Can a new global bank emerge from the last big banking crisis to wrestle away business and prestige from bailout-tainted mega-banks? Nomura Holdings hopes so.
Positioning for dominance with the newly-added weight of Lehman’s Asian, European and Middle East operations, Nomura has been accumulating talent, shoring up capital, and signaling its intent to expand in its current markets while developing opportunities in the US.
Nomura faces several short-term challenges. The brokerage wisely shut down its US-based mortgage-backed securities unit in 2007, but the subsequent downfall in the Japanese market — due to Lehman — forced the bank into a sell-off.[more]
Recently, shares plunged on news that Nomura had sold 800 million shares, raising $5.6 billion, marking the second share sale in six months and the firm’s largest equity sale to date. Investors are wary of equity sales, but analysts see them as necessary for operating costs. In particular, integrating Lehman required offering handsome bonuses to retain top talent in a newly competitive landscape.
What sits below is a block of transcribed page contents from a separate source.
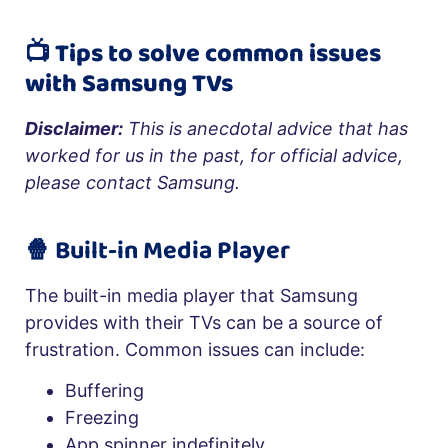
📺 Tips to solve common issues
with Samsung TVs
Disclaimer:
This is anecdotal advice that has
worked for us in the past, for official advice,
please contact Samsung.
🍿 Built-in Media Player
The built-in media player that Samsung
provides with their TVs can be a source of
frustration. Common issues can include:
Buffering
Freezing
App spinner indefinitely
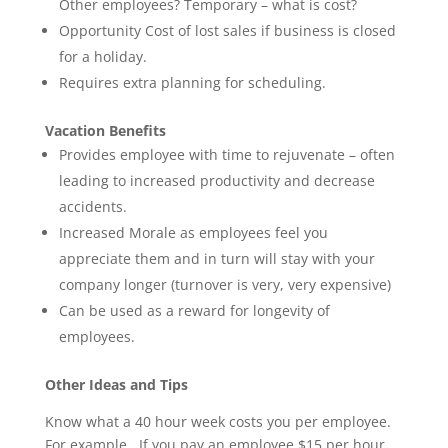
Other employees? Temporary – what is cost?
Opportunity Cost of lost sales if business is closed
for a holiday.
Requires extra planning for scheduling.
Vacation Benefits
Provides employee with time to rejuvenate – often
leading to increased productivity and decrease
accidents.
Increased Morale as employees feel you
appreciate them and in turn will stay with your
company longer (turnover is very, very expensive)
Can be used as a reward for longevity of
employees.
Other Ideas and Tips
Know what a 40 hour week costs you per employee.
For example. If you pay an employee $15 per hour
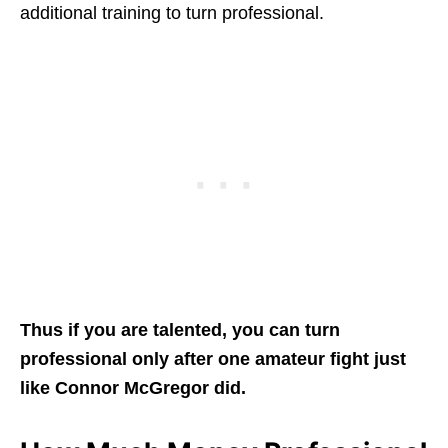
additional training to turn professional.
Thus if you are talented, you can turn
professional only after one amateur fight just
like Connor McGregor did.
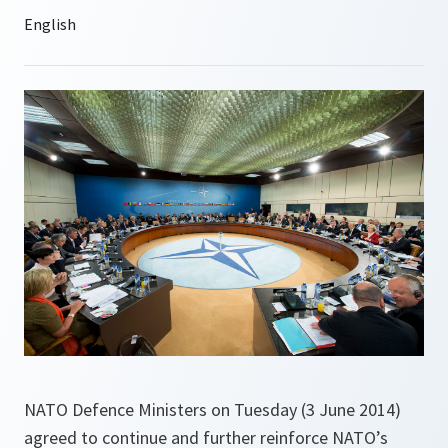
NATO Defence Ministers on Tuesday (3 June 2014)
agreed to continue and further reinforce NATO’s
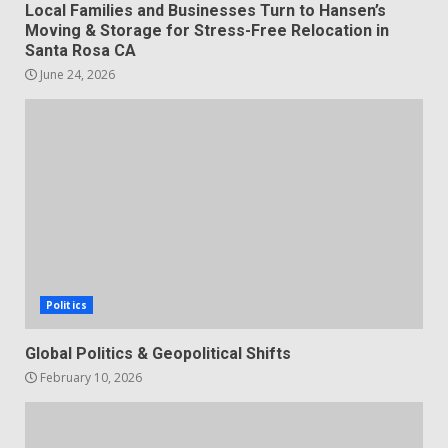
Local Families and Businesses Turn to Hansen’s
Moving & Storage for Stress-Free Relocation in
Santa Rosa CA
June 24, 2026
Politics
Global Politics & Geopolitical Shifts
February 10, 2026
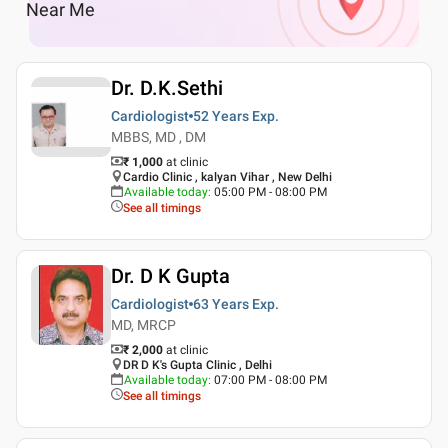
Near Me
Dr. D.K.Sethi
Cardiologist
52 Years
Exp.
MBBS, MD , DM
₹ 1,000
at clinic
Cardio Clinic , kalyan Vihar , New Delhi
Available today
:
05:00 PM - 08:00 PM
See all timings
Dr. D K Gupta
Cardiologist
63 Years
Exp.
MD, MRCP
₹ 2,000
at clinic
DR D K's Gupta Clinic , Delhi
Available today
:
07:00 PM - 08:00 PM
See all timings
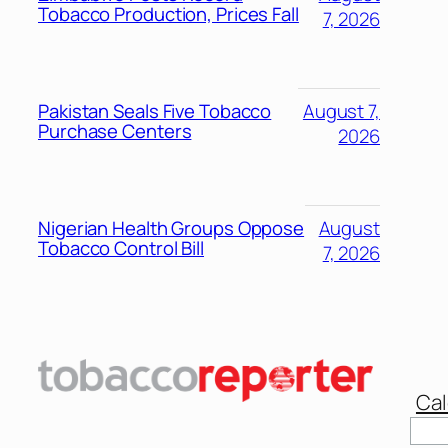
Tobacco Production, Prices Fall
7, 2026
Pakistan Seals Five Tobacco
August 7,
Purchase Centers
2026
Nigerian Health Groups Oppose
August
Tobacco Control Bill
7, 2026
Cal
Sear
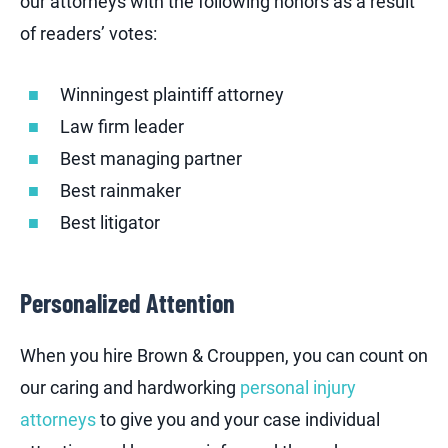
our attorneys with the following honors as a result
of readers’ votes:
Winningest plaintiff attorney
Law firm leader
Best managing partner
Best rainmaker
Best litigator
Personalized Attention
When you hire Brown & Crouppen, you can count on
our caring and hardworking
personal injury
attorneys
to give you and your case individual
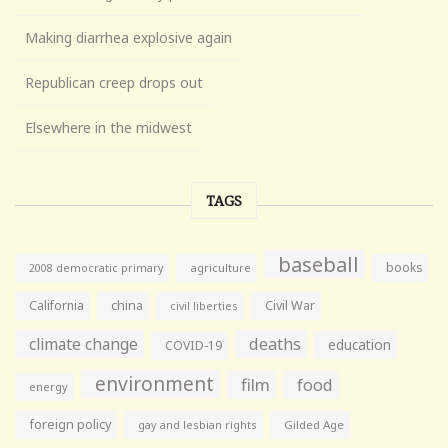
Making diarrhea explosive again
Republican creep drops out
Elsewhere in the midwest
TAGS
baseball
books
agriculture
2008 democratic primary
California
china
Civil War
civil liberties
climate change
deaths
education
COVID-19
environment
film
food
energy
foreign policy
gay and lesbian rights
Gilded Age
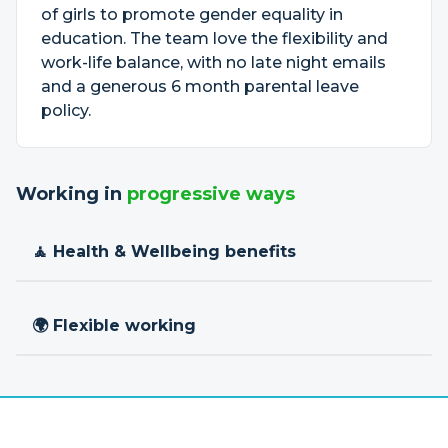
of girls to promote gender equality in
education. The team love the flexibility and
work-life balance, with no late night emails
and a generous 6 month parental leave
policy.
Working in
progressive ways
🧘 Health & Wellbeing benefits
🌍 Flexible working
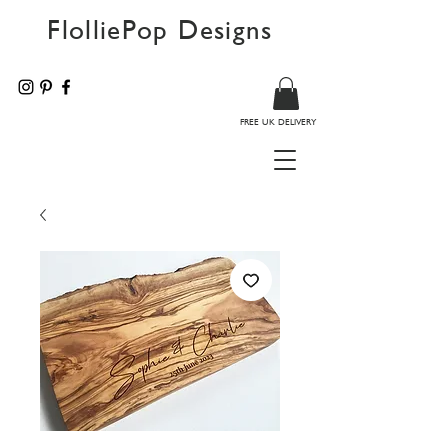
FlolliePop Designs
FREE UK DELIVERY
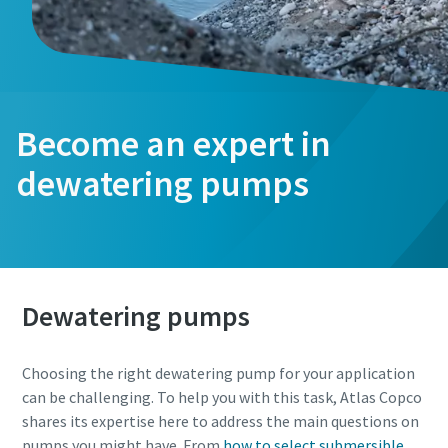
Become an expert in
dewatering pumps
Dewatering pumps
Choosing the right dewatering pump for your application
can be challenging. To help you with this task, Atlas Copco
shares its expertise here to address the main questions on
pumps you might have. From
how to select submersible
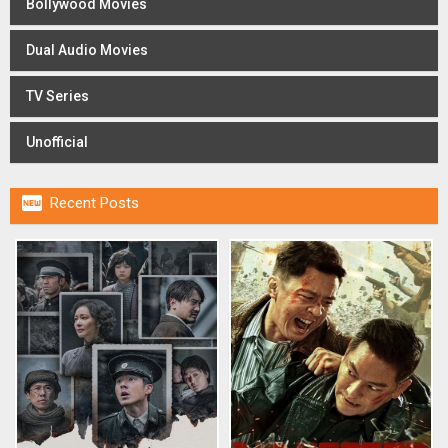
Bollywood Movies
Dual Audio Movies
TV Series
Unofficial

Recent Posts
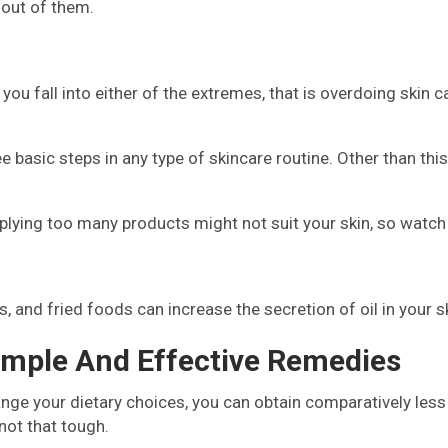
 out of them.
f you fall into either of the extremes, that is overdoing skin c
e basic steps in any type of skincare routine. Other than this
pplying too many products might not suit your skin, so watch
 and fried foods can increase the secretion of oil in your sk
imple And Effective Remedies
hange your dietary choices, you can obtain comparatively les
 not that tough.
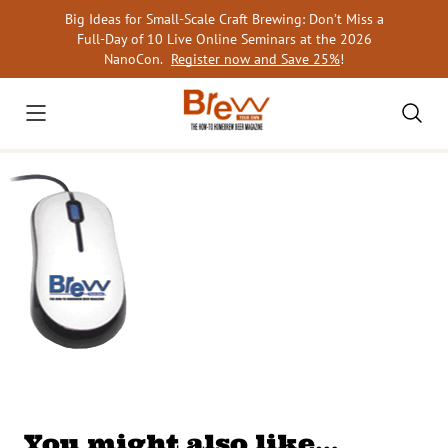
Skip
Big Ideas for Small-Scale Craft Brewing: Don’t Miss a
to
Full-Day of 10 Live Online Seminars at the 2026
content
NanoCon.
Register now and Save 25%
!
You might also like…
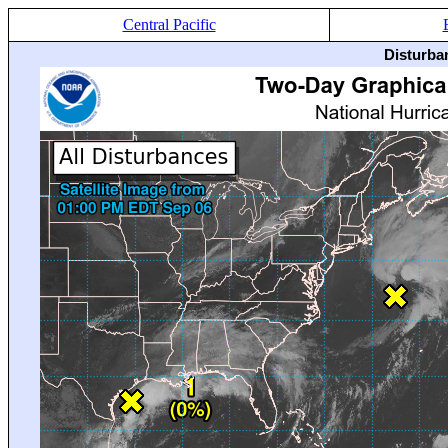
Central Pacific
Disturba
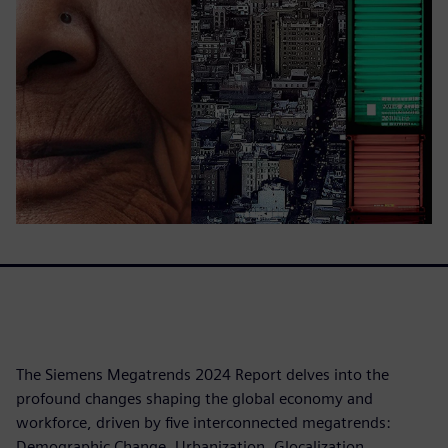
The Siemens Megatrends 2024 Report delves into the
profound changes shaping the global economy and
workforce, driven by five interconnected megatrends:
Demographic Change, Urbanization, Glocalization,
The decision to shore up capital is timely. This week’s G20 talks are weighing higher capital and liquidity requirements for banks. Thanks to Japan’s 1990s banking crisis, Nomura already maintains higher levels of regulatory capital than required. That crisis made Nomura more risk-averse, a barrier to attracting the top clients who traditionally “want banks to risk their balance sheets, not just give advice.”
Viewed through a pre-Lehman lens, the brokerage’s Japanese roots could be a burdensome legacy. But though some analysts still see caution as a weakness, what might have been toxic to the brand two years ago may now be seen as a considerable strength.